▸ DIRECTIONS FOR THIS TASK: Give the records below again in full, exactly as written, but without any images.

RECORDS SUPPLIED Start Marker

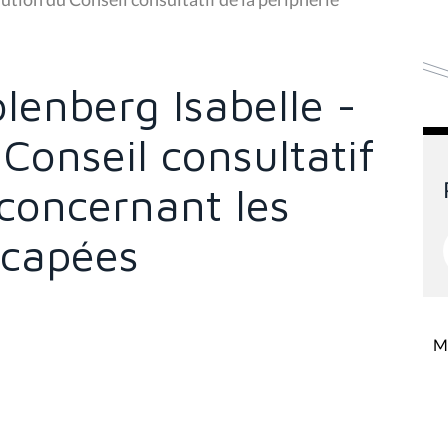
olenberg Isabelle -
 Conseil consultatif
 concernant les
icapées
Mi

RECORDS SUPPLIED End Marker

▸ RESPONSE BOX:
olenberg Isabelle -
 Conseil consultatif
 concernant les
icapées
Mi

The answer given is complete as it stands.